Aromas can be introduced through winemaking techniques. Oak barrels can lend vanilla, spice, or toast notes, while malolactic fermentation converts the tart, fruity acid found in grapes to the softer, creamier acid found in dairy products (think buttery California Chardonnay). Aromas change as wines age—slow exposure to oxygen gives fresh fruit a cooked or dried character, and can add nutty or caramelized notes. Soil types and weather conditions can also influence wine aromas—grapes grown in limestone soils tend to show more mineral qualities; wines made in hot regions will have riper, more intense fruit character.

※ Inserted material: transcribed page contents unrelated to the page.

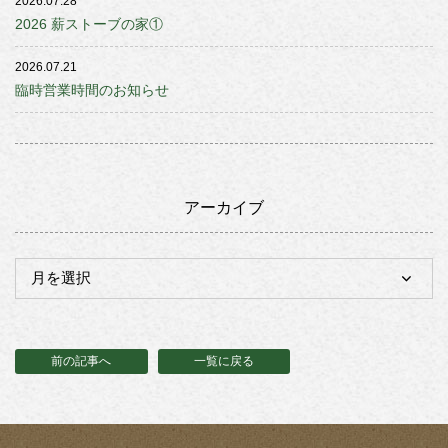
2026.07.28
2026 薪ストーブの家①
2026.07.21
臨時営業時間のお知らせ
アーカイブ
前の記事へ
一覧に戻る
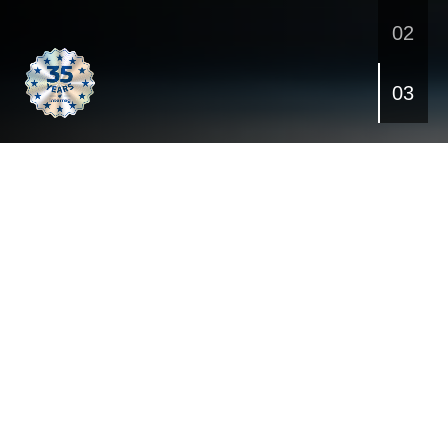
SOUHRNNÝ PŘEHLED ÚDAJŮ O
PROGRAMU
€
86.821.148
64
Alokované prostředky
Počet schválených
projektů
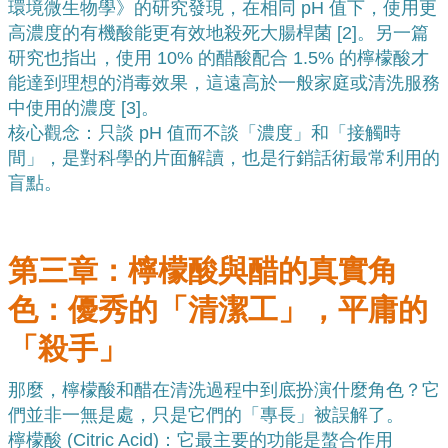
環境微生物學》的研究發現，在相同 pH 值下，使用更
高濃度的有機酸能更有效地殺死大腸桿菌 [
2
]。另一篇
研究也指出，使用 10% 的醋酸配合 1.5% 的檸檬酸才
能達到理想的消毒效果，這遠高於一般家庭或清洗服務
中使用的濃度 [
3]
。
核心觀念：只談 pH 值而不談「濃度」和「接觸時
間」，是對科學的片面解讀，也是行銷話術最常利用的
盲點。
第三章：檸檬酸與醋的真實角
色：優秀的「清潔工」，平庸的
「殺手」
那麼，檸檬酸和醋在清洗過程中到底扮演什麼角色？它
們並非一無是處，只是它們的「專長」被誤解了。
檸檬酸 (Citric Acid)：它最主要的功能是螯合作用 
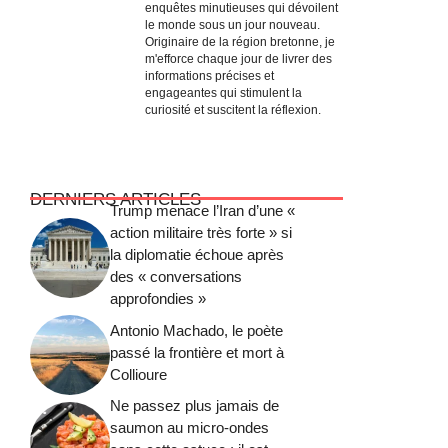
enquêtes minutieuses qui dévoilent
le monde sous un jour nouveau.
Originaire de la région bretonne, je
m'efforce chaque jour de livrer des
informations précises et
engageantes qui stimulent la
curiosité et suscitent la réflexion.
DERNIERS ARTICLES
Trump menace l’Iran d’une «
action militaire très forte » si
la diplomatie échoue après
des « conversations
approfondies »
Antonio Machado, le poète
passé la frontière et mort à
Collioure
Ne passez plus jamais de
saumon au micro-ondes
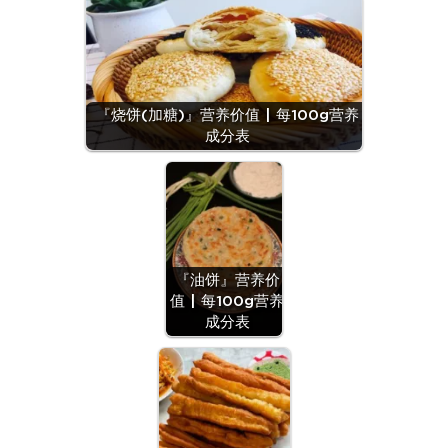
『烧饼(加糖)』营养价值 | 每100g营养
成分表
『油饼』营养价
值 | 每100g营养
成分表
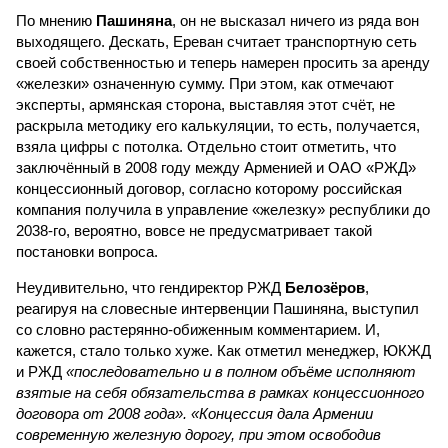
По мнению
Пашиняна
, он не высказал ничего из ряда вон
выходящего. Дескать, Ереван считает транспортную сеть
своей собственностью и теперь намерен просить за аренду
«железки» означенную сумму. При этом, как отмечают
эксперты, армянская сторона, выставляя этот счёт, не
раскрыла методику его калькуляции, то есть, получается,
взяла цифры с потолка. Отдельно стоит отметить, что
заключённый в 2008 году между Арменией и ОАО «РЖД»
концессионный договор, согласно которому российская
компания получила в управление «железку» республики до
2038-го, вероятно, вовсе не предусматривает такой
постановки вопроса.
Неудивительно, что гендиректор РЖД
Белозёров
,
реагируя на словесные интервенции Пашиняна, выступил
со словно растерянно-обиженным комментарием. И,
кажется, стало только хуже. Как отметил менеджер, ЮКЖД
и РЖД
«последовательно и в полном объёме исполняют
взятые на себя обязательства в рамках концессионного
договора от 2008 года». «Концессия дала Армении
современную железную дорогу, при этом освободив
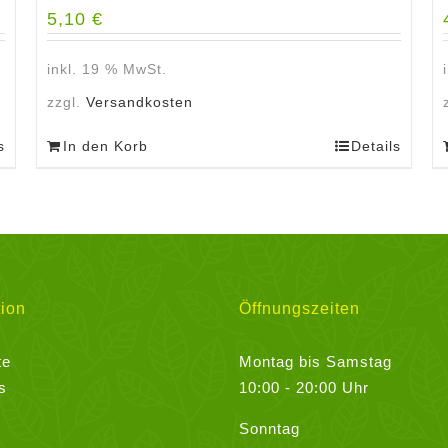
5,10
€
inkl. 19 % MwSt.
zzgl.
Versandkosten
s
In den Korb
Details
ion
Öffnungszeiten
te
Montag bis Samstag
s
10:00 - 20:00 Uhr
Sonntag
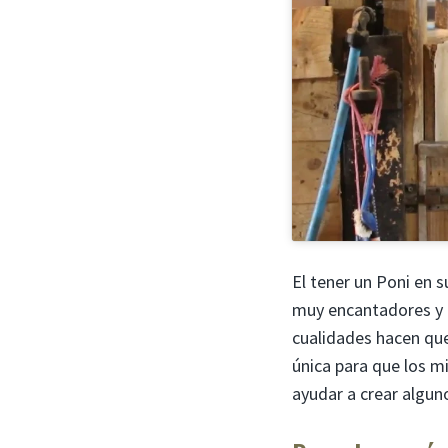
El tener un Poni en s
muy encantadores y di
cualidades hacen que
única para que los m
ayudar a crear algun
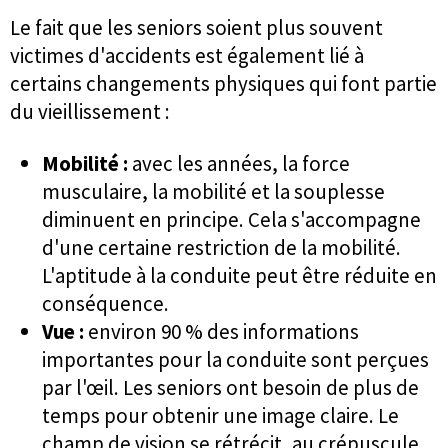
Le fait que les seniors soient plus souvent
victimes d'accidents est également lié à
certains changements physiques qui font partie
du vieillissement :
Mobilité :
avec les années, la force
musculaire, la mobilité et la souplesse
diminuent en principe. Cela s'accompagne
d'une certaine restriction de la mobilité.
L'aptitude à la conduite peut être réduite en
conséquence.
Vue :
environ 90 % des informations
importantes pour la conduite sont perçues
par l'œil. Les seniors ont besoin de plus de
temps pour obtenir une image claire. Le
champ de vision se rétrécit, au crépuscule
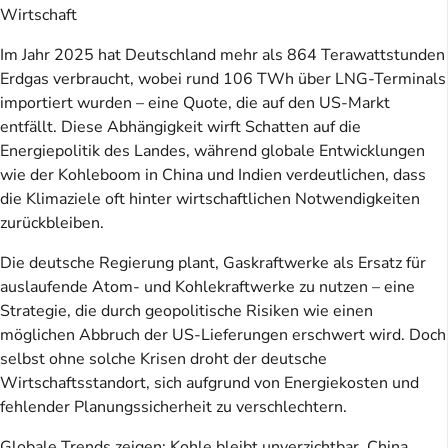
Wirtschaft
Im Jahr 2025 hat Deutschland mehr als 864 Terawattstunden
Erdgas verbraucht, wobei rund 106 TWh über LNG-Terminals
importiert wurden – eine Quote, die auf den US-Markt
entfällt. Diese Abhängigkeit wirft Schatten auf die
Energiepolitik des Landes, während globale Entwicklungen
wie der Kohleboom in China und Indien verdeutlichen, dass
die Klimaziele oft hinter wirtschaftlichen Notwendigkeiten
zurückbleiben.
Die deutsche Regierung plant, Gaskraftwerke als Ersatz für
auslaufende Atom- und Kohlekraftwerke zu nutzen – eine
Strategie, die durch geopolitische Risiken wie einen
möglichen Abbruch der US-Lieferungen erschwert wird. Doch
selbst ohne solche Krisen droht der deutsche
Wirtschaftsstandort, sich aufgrund von Energiekosten und
fehlender Planungssicherheit zu verschlechtern.
Globale Trends zeigen: Kohle bleibt unverzichtbar. China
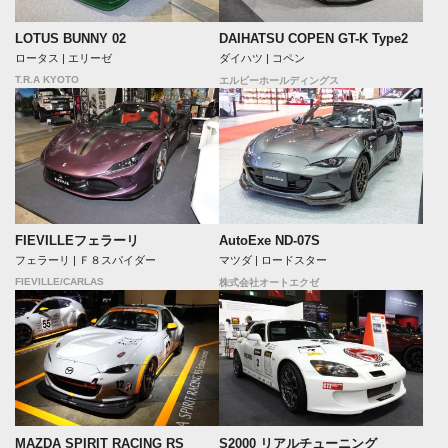
LOTUS BUNNY 02
DAIHATSU COPEN GT-K Type2
ロータス | エリーゼ
ダイハツ | コペン
T.R.A KYOTO
エルビーホールディングス
FIEVILLEフェラーリ
AutoExe ND-07S
フェラーリ | Ｆ８スパイダー
マツダ | ロードスター
FIEVILLE/CARLAS
株式会社オートエクゼ
MAZDA SPIRIT RACING RS
S2000 リアルチューニング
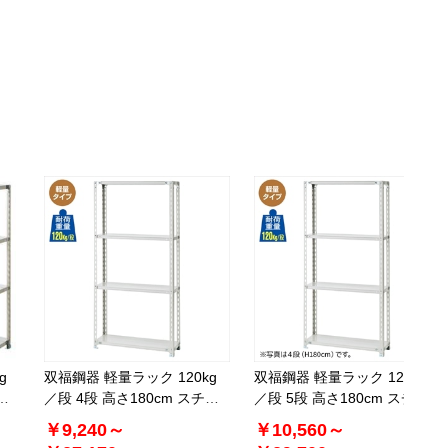
返品×
代引き×
カートに入れる
別送
61-362-2-12
(12). 幅180.1×奥行60.1cm
￥26,730
税抜 ￥24,300
08月24日頃の出荷
返品×
代引き×
カートに入れる
別送
g
双福鋼器 軽量ラック 120kg
双福鋼器 軽量ラック 120kg
ー
／段 4段 高さ180cm スチー
／段 5段 高さ180cm スチー
ル製
ル製
￥9,240～
￥10,560～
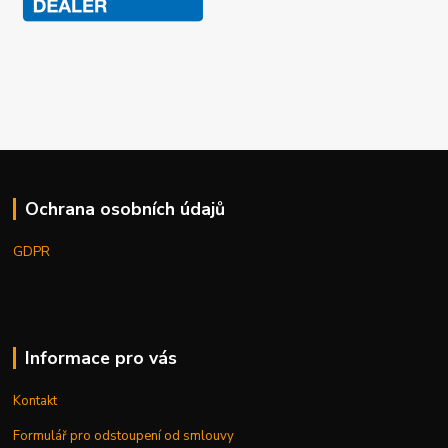
Ochrana osobních údajů
GDPR
Informace pro vás
Kontakt
Formulář pro odstoupení od smlouvy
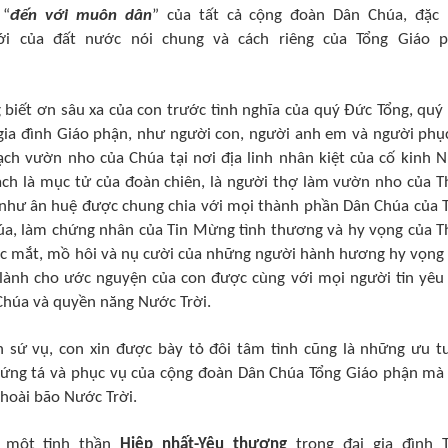
 “
đến với muôn dân
” của tất cả cộng đoàn Dân Chúa, đặc 
ới của đất nước nói chung và cách riêng của Tổng Giáo 
 biết ơn sâu xa của con trước tình nghĩa của quý Đức Tổng, quý
ia đình Giáo phận, như người con, người anh em và người phụ
h vườn nho của Chúa tại nơi địa linh nhân kiệt của cố kinh 
cách là mục tử của đoàn chiên, là người thợ làm vườn nho của T
như ân huệ được chung chia với mọi thành phần Dân Chúa của 
a, làm chứng nhân của Tin Mừng tình thương và hy vọng của T
c mắt, mồ hôi và nụ cười của những người hành hương hy vọng 
c lành cho ước nguyện của con được cùng với mọi người tin yêu
Chúa và quyền năng Nước Trời.
h sứ vụ, con xin được bày tỏ đôi tâm tình cũng là những ưu t
hứng tá và phục vụ của cộng đoàn Dân Chúa Tổng Giáo phận mà
hoài bão Nước Trời.
c một tinh thần
Hiệp nhất-Yêu thương
trong đại gia đình 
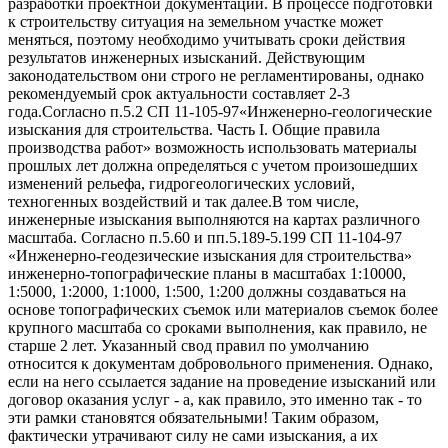
разработки проектной документации. В процессе подготовки
к строительству ситуация на земельном участке может
меняться, поэтому необходимо учитывать сроки действия
результатов инженерных изысканий. Действующим
законодательством они строго не регламентированы, однако
рекомендуемый срок актуальности составляет 2-3
года.Согласно п.5.2 СП 11-105-97«Инженерно-геологические
изыскания для строительства. Часть I. Общие правила
производства работ» возможность использовать материалы
прошлых лет должна определяться с учетом произошедших
изменений рельефа, гидрогеологических условий,
техногенных воздействий и так далее.В том числе,
инженерные изыскания выполняются на картах различного
масштаба. Согласно п.5.60 и пп.5.189-5.199 СП 11-104-97
«Инженерно-геодезические изыскания для строительства»
инженерно-топографические планы в масштабах 1:10000,
1:5000, 1:2000, 1:1000, 1:500, 1:200 должны создаваться на
основе топографических съемок или материалов съемок более
крупного масштаба со сроками выполнения, как правило, не
старше 2 лет. Указанный свод правил по умолчанию
относится к документам добровольного применения. Однако,
если на него ссылается задание на проведение изысканий или
договор оказания услуг - а, как правило, это именно так - то
эти рамки становятся обязательными! Таким образом,
фактически утрачивают силу не сами изыскания, а их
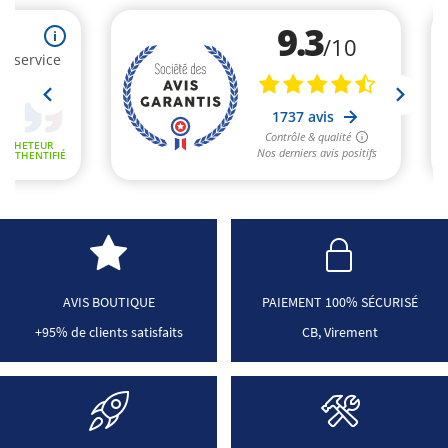
AVIS BOUTIQUE
PAIEMENT 100% SÉCURISÉ
+95% de clients satisfaits
CB, Virement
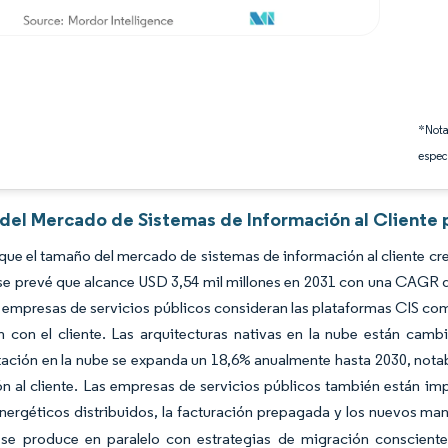
*Nota
espec
 del Mercado de Sistemas de Información al Cliente 
que el tamaño del mercado de sistemas de información al cliente cre
 se prevé que alcance USD 3,54 mil millones en 2031 con una CAGR
 empresas de servicios públicos consideran las plataformas CIS como 
ón con el cliente. Las arquitecturas nativas en la nube están ca
ación en la nube se expanda un 18,6% anualmente hasta 2030, nota
n al cliente. Las empresas de servicios públicos también están imp
nergéticos distribuidos, la facturación prepagada y los nuevos man
 se produce en paralelo con estrategias de migración consciente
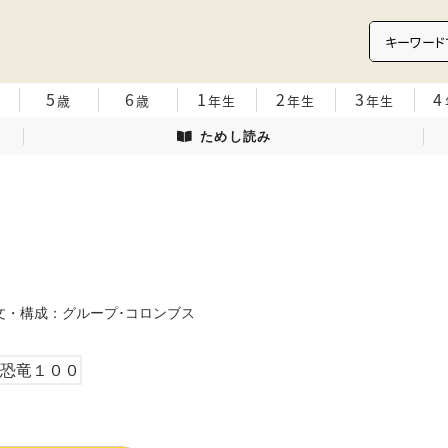
5
6
1
2
3
4
歳
歳
年生
年生
年生
ためし読み
文・構成：グループ･コロンブス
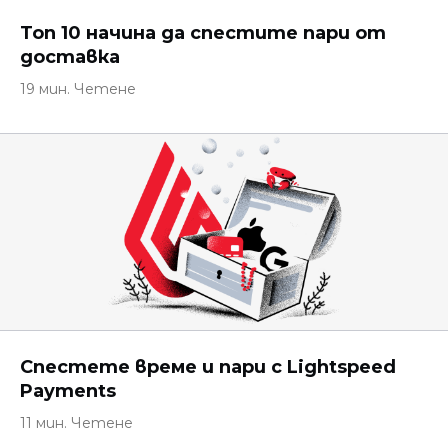
Топ 10 начина да спестите пари от
доставка
19 мин. Четене
Спестете време и пари с Lightspeed
Payments
11 мин. Четене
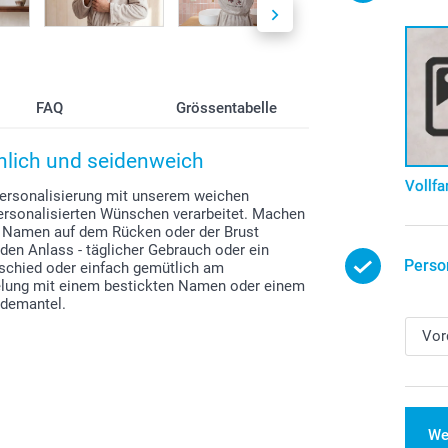
FAQ
Grössentabelle
önlich und seidenweich
Vollfa
Personalisierung mit unserem weichen
ersonalisierten Wünschen verarbeitet. Machen
n Namen auf dem Rücken oder der Brust
den Anlass - täglicher Gebrauch oder ein
Perso
schied oder einfach gemütlich am
elung mit einem bestickten Namen oder einem
ademantel.
We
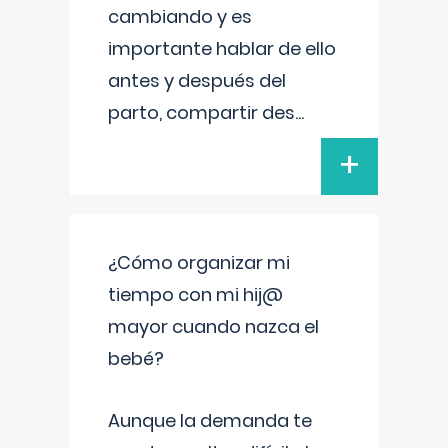
cambiando y es
importante hablar de ello
antes y después del
parto, compartir des
...
+
¿Cómo organizar mi
tiempo con mi hij@
mayor cuando nazca el
bebé?
Aunque la demanda te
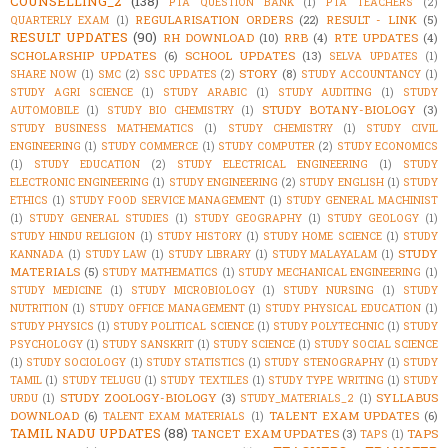
COUNSELLING_2
(138)
PTA QUESTION BANK
(1)
PTA TEACHERS
(2)
REGULARISATION ORDERS
(22)
RESULT - LINK
(5)
QUARTERLY EXAM
(1)
RESULT UPDATES
(90)
RH DOWNLOAD
(10)
RRB
(4)
RTE UPDATES
(4)
SCHOLARSHIP UPDATES
(6)
SCHOOL UPDATES
(13)
SELVA UPDATES
(1)
STORY
(8)
SHARE NOW
(1)
SMC
(2)
SSC UPDATES
(2)
STUDY ACCOUNTANCY
(1)
STUDY AGRI SCIENCE
(1)
STUDY ARABIC
(1)
STUDY AUDITING
(1)
STUDY
STUDY BOTANY-BIOLOGY
(3)
AUTOMOBILE
(1)
STUDY BIO CHEMISTRY
(1)
STUDY BUSINESS MATHEMATICS
(1)
STUDY CHEMISTRY
(1)
STUDY CIVIL
ENGINEERING
(1)
STUDY COMMERCE
(1)
STUDY COMPUTER
(2)
STUDY ECONOMICS
(1)
STUDY EDUCATION
(2)
STUDY ELECTRICAL ENGINEERING
(1)
STUDY
ELECTRONIC ENGINEERING
(1)
STUDY ENGINEERING
(2)
STUDY ENGLISH
(1)
STUDY
ETHICS
(1)
STUDY FOOD SERVICE MANAGEMENT
(1)
STUDY GENERAL MACHINIST
(1)
STUDY GENERAL STUDIES
(1)
STUDY GEOGRAPHY
(1)
STUDY GEOLOGY
(1)
STUDY HINDU RELIGION
(1)
STUDY HISTORY
(1)
STUDY HOME SCIENCE
(1)
STUDY
STUDY
KANNADA
(1)
STUDY LAW
(1)
STUDY LIBRARY
(1)
STUDY MALAYALAM
(1)
MATERIALS
(5)
STUDY MATHEMATICS
(1)
STUDY MECHANICAL ENGINEERING
(1)
STUDY MEDICINE
(1)
STUDY MICROBIOLOGY
(1)
STUDY NURSING
(1)
STUDY
NUTRITION
(1)
STUDY OFFICE MANAGEMENT
(1)
STUDY PHYSICAL EDUCATION
(1)
STUDY PHYSICS
(1)
STUDY POLITICAL SCIENCE
(1)
STUDY POLYTECHNIC
(1)
STUDY
PSYCHOLOGY
(1)
STUDY SANSKRIT
(1)
STUDY SCIENCE
(1)
STUDY SOCIAL SCIENCE
(1)
STUDY SOCIOLOGY
(1)
STUDY STATISTICS
(1)
STUDY STENOGRAPHY
(1)
STUDY
TAMIL
(1)
STUDY TELUGU
(1)
STUDY TEXTILES
(1)
STUDY TYPE WRITING
(1)
STUDY
STUDY ZOOLOGY-BIOLOGY
(3)
SYLLABUS
URDU
(1)
STUDY_MATERIALS_2
(1)
DOWNLOAD
(6)
TALENT EXAM UPDATES
(6)
TALENT EXAM MATERIALS
(1)
TAMIL NADU UPDATES
(88)
TANCET EXAM UPDATES
(3)
TAPS
TAPS
(1)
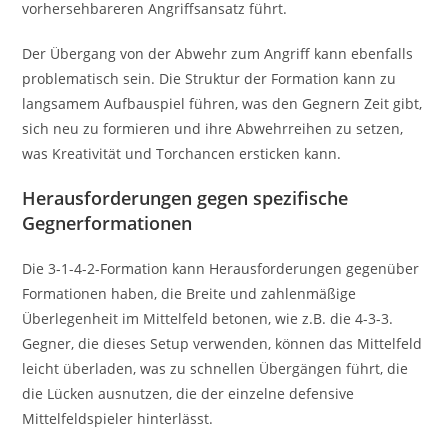
vorhersehbareren Angriffsansatz führt.
Der Übergang von der Abwehr zum Angriff kann ebenfalls
problematisch sein. Die Struktur der Formation kann zu
langsamem Aufbauspiel führen, was den Gegnern Zeit gibt,
sich neu zu formieren und ihre Abwehrreihen zu setzen,
was Kreativität und Torchancen ersticken kann.
Herausforderungen gegen spezifische
Gegnerformationen
Die 3-1-4-2-Formation kann Herausforderungen gegenüber
Formationen haben, die Breite und zahlenmäßige
Überlegenheit im Mittelfeld betonen, wie z.B. die 4-3-3.
Gegner, die dieses Setup verwenden, können das Mittelfeld
leicht überladen, was zu schnellen Übergängen führt, die
die Lücken ausnutzen, die der einzelne defensive
Mittelfeldspieler hinterlässt.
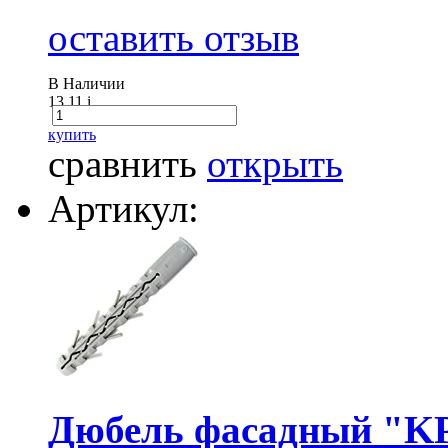
оставить отзыв
В Наличии
13.11
i
купить
сравнить
открыть
Артикул:
Дюбель фасадный "KP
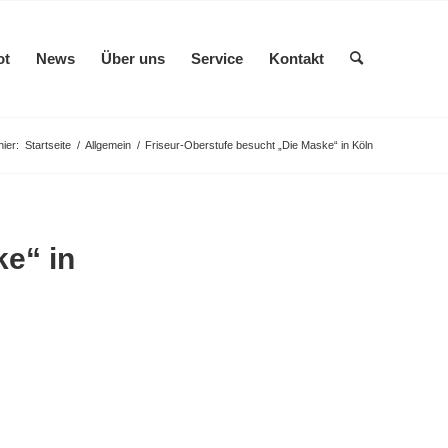
ot
News
Über uns
Service
Kontakt
hier:
Startseite
/
Allgemein
/
Friseur-Oberstufe besucht „Die Maske“ in Köln
e“ in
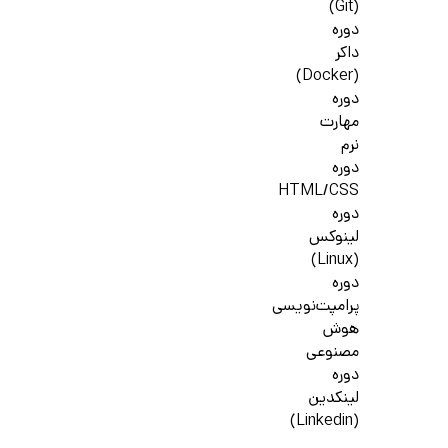
(Git)
دوره
داکر
(Docker)
دوره
مهارت
نرم
دوره
HTML/CSS
دوره
لینوکس
(Linux)
دوره
پرامپت‌نویسی
هوش
مصنوعی
دوره
لینکدین
(Linkedin)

  1. Practice smelling! The common “gooseberry” characteristic of New Zealand Sauvignon Blanc is hard to identify unless you’ve smelled it before. We love going to the farmers’ market, the specialty spice shop, the florist. . . and smelling everything!

  2. Check out the aroma wheel, a handy graphic developed at UC Davis. It can help you start with a broad scent category and narrow it down to the specific. Once you get the hang of tasting this way, it becomes easier.

  3. Taste mindfully, and often. We love drinking wine, but sometimes it’s worth slowing down: swirl the glass for ten seconds to release the aromas, stick your nose inside, and take a deep, slow inhale. Think about the different smells you observe—starting with broad strokes—and slowly start to narrow it down to the best of your ability.

  4. Make sure the wine is not too cold. When you taste it; serve lighter, unoaked white wines between 45 and 50 ̊ F, and richer or oakier whites slightly warmer, around 50 to 55 ̊ F. Ice-cold wines will release fewer aromatic compounds, making them difficult to smell.

Enjoy tasting, and finding your own wine-vocabulary!